En approfondissant le sens du miracle et de ce qui l’a précédé, on pourra saisir l’étendue de la Bonté du Créateur.

Le roi David exprime cette idée dans ses Psaumes : « Je veux chanter la bonté et le jugement rigoureux (michpat) » (Psaumes 101 ; 1)

Car le jugement divin, même s’il peut nous paraître sévère, est évidemment une émanation de la bonté divine.

Nous comprenons à présent pourquoi le Korban toda correspond à quatre situations bien précises : seulement lorsqu’un danger réel a précédé la délivrance.

Grâce à la reconnaissance des bienfaits de D.ieu, on perçoit dans son ensemble l’épisode que l’on vient de vivre.

Alors seulement la hodaa prend toute sa signification est devient éternelle, transcendant le temps et perdurant aux temps messianiques.

Lorsque l’homme parvient à prendre conscience que les difficultés et ce qui lui apparaissait comme le mal n’étaient que des moyens dans le plan divin pour le faire accéder à la vérité de la grandeur de D.ieu, seule vraie joie sur terre, il a réalisé le but véritable pour lequel il a été créé.

Un moment particulier

Enfin, il nous reste à comprendre la raison du temps limité dont on disposait pour consommer le Korban toda.

Le Netsiv (Rabbi Naftali Z. Yéhouda Berlin, Roch Yéchiva de Volozhine) l’explique de la façon suivante, en s’appuyant sur des versets des Psaumes :

« A Toi, j’offrirai un sacrifice de reconnaissance (zeva’h toda), et je proclamerai le nom du Seigneur.

Mes vœux, je les acquitterai envers l’Eternel, à la face de tout son peuple

Dans les parvis de la maison de l’Eternel, dans ton enceinte, ô Jérusalem » (Psaumes 116 ; 17, 18)

Alors que la Thora encourage les hommes à la discrétion, on s’étonne de l’expression concernant le Korban toda, « à la face de tout son peuple »…

En fait, il faut que l’homme, par le Korban toda, narre et publie les bienfaits de D.ieu, en en approfondissant le sens.

C’est pour parvenir à ce but que la Thora a fixé l’obligation de consommer la viande du sacrifice et les quarante pains en un temps si court. Ainsi, celui qui apporte un telle offrande sera oublier, pour ce faire, d’inviter de nombreux proches et amis.

Et c’est ainsi qu’il racontera le miracle qu’il a vécu, publiera les bienfaits de D.ieu qui l’a sauvé (Heemek Davar ibid.)

Enfin, le Malbim, dans son commentaire sur l’un des verset du Psaume pour le sacrifice de reconnaissance, Mizmor letoda (Psaume 100) nous donne une dernière vision de ce concept.

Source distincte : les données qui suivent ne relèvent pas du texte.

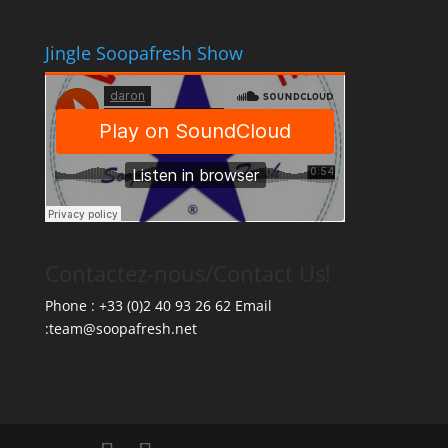
Jingle Soopafresh Show
Contactez-nous/Contact Us!
Phone : +33 (0)2 40 93 26 62 Email
:team@soopafresh.net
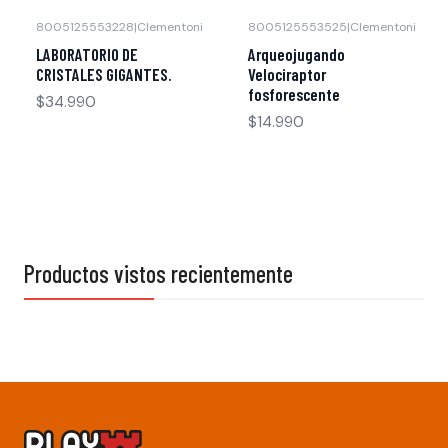
8005125553228
|
Clementoni
8005125553525
|
Clementoni
LABORATORIO DE
Arqueojugando
CRISTALES GIGANTES.
Velociraptor
fosforescente
$34.990
$14.990
Productos vistos recientemente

Ce Psaume était chanté pendant le sacrifice du Korban Toda !

« Entrez dans ses portes avec des actions de grâces (toda), dans ses parvis avec des louanges . » (Psaume 100 ; 4)

Lorsque l’on a une requête à adresser à un personnage influent, on commence la rencontre par des compliments et des éloges à son égard, pour attirer ses bonnes grâces.

En quittant les lieux, si l’on a eu gain de cause, on adresse ses remerciements et sa reconnaissance.

A l’égard de D.ieu, c’est le processus inverse.

A ses portes, on Le remercie déjà pour ses bienfaits, car ils sont permanents. Dans ses parvis, on pourra approfondir la connaissance des voies divines, et alors seulement dans la sincérité et la vérité, on pourra adresser des louanges.